Advanced Hadoop
We’ll cover extending Hadoop via custom input/output formats, how to implement the most common Big Data processing patterns using Hadoop, cluster performance monitoring & tuning, and best practices for testing Hadoop workflows.
Who Should Attend?
Java developers who want to learn more about how best to use Hadoop to solve real-world data processing problems.
Prerequisites
This course assumes basic knowledge of Hadoop. We recommend completing our Introduction to Hadoop course, or equivalent hands-on experience. Relevant work experience is also highly valuable, as students who arrive with real-world problems in hand will benefit from the instructor’s input on their specific issues.
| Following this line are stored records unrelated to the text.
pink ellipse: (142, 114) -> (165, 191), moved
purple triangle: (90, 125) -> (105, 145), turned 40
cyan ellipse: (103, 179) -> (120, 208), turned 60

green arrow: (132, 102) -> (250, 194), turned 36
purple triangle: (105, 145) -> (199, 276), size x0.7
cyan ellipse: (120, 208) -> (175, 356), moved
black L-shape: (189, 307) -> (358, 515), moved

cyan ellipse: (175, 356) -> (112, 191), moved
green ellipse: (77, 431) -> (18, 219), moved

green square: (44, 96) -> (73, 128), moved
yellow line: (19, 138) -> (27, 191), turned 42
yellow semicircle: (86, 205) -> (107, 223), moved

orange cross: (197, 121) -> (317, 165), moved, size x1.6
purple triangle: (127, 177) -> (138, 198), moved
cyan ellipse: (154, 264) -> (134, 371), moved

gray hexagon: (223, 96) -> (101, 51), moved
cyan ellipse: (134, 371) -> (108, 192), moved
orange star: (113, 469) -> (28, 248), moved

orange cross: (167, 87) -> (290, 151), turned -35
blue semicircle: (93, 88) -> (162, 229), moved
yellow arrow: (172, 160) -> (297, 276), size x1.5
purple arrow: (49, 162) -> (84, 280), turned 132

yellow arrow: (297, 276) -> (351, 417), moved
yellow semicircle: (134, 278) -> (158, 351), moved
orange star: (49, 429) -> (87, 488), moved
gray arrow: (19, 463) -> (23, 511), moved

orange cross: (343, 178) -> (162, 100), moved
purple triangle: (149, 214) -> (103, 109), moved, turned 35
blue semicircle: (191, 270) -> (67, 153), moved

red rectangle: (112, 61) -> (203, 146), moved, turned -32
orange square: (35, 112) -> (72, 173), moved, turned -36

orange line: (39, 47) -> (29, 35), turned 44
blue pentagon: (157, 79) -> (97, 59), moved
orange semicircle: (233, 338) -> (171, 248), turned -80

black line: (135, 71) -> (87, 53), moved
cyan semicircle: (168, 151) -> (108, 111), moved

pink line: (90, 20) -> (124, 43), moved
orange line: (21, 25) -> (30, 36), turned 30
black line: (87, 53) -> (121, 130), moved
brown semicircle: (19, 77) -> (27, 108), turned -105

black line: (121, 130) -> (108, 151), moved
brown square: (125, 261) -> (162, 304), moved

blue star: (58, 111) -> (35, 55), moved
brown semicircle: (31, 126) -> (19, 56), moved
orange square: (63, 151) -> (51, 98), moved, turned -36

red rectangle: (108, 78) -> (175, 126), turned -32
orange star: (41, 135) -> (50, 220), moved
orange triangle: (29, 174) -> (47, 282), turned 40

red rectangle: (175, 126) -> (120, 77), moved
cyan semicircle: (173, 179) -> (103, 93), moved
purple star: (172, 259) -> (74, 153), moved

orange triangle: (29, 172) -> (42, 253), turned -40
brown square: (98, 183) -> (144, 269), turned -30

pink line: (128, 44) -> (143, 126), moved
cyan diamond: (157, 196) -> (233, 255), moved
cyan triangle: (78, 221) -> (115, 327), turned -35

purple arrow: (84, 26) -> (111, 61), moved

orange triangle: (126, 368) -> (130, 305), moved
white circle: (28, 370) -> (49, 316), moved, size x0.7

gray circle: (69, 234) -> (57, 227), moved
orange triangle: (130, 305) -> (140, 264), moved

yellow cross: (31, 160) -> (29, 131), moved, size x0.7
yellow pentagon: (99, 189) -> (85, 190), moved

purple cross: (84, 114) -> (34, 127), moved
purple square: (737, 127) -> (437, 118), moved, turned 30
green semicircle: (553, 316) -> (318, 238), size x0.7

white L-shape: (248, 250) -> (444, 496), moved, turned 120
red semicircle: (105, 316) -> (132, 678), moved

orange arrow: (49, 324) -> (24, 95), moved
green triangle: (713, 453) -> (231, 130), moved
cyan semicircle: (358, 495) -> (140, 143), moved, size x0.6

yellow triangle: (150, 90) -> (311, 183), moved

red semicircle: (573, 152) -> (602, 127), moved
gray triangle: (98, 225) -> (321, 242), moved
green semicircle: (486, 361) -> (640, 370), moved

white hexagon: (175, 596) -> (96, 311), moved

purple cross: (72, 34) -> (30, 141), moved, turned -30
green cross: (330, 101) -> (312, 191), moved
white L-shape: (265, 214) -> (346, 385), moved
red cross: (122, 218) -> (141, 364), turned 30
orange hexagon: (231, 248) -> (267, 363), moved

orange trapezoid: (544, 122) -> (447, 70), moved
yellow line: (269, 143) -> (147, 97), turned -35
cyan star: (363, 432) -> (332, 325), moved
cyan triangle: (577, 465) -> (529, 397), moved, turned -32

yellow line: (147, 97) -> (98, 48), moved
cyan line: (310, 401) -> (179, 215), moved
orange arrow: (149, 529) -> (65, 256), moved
Participants should be comfortable reading and writing Java code; familiarity with Bash will help.
Outline
- Extending Hadoop – Custom partitioning, comparators, and input/output formats
- Extending Hadoop Lab – Reading & processing a custom data format
- Common Patterns – Filtering, sorting, binning and joining data sets
- Common Patterns Lab – Implement a workflow that filters, sorts, and joins data
- Monitoring – Best practices for making sure your jobs are running properly
- Testing – How to write unit & integration tests to validate Hadoop workflows
- Optimizations – Common causes of performance problems and how to fix them
- Optimization Lab – Dramatically improve the performance of a typical workflow
- Summary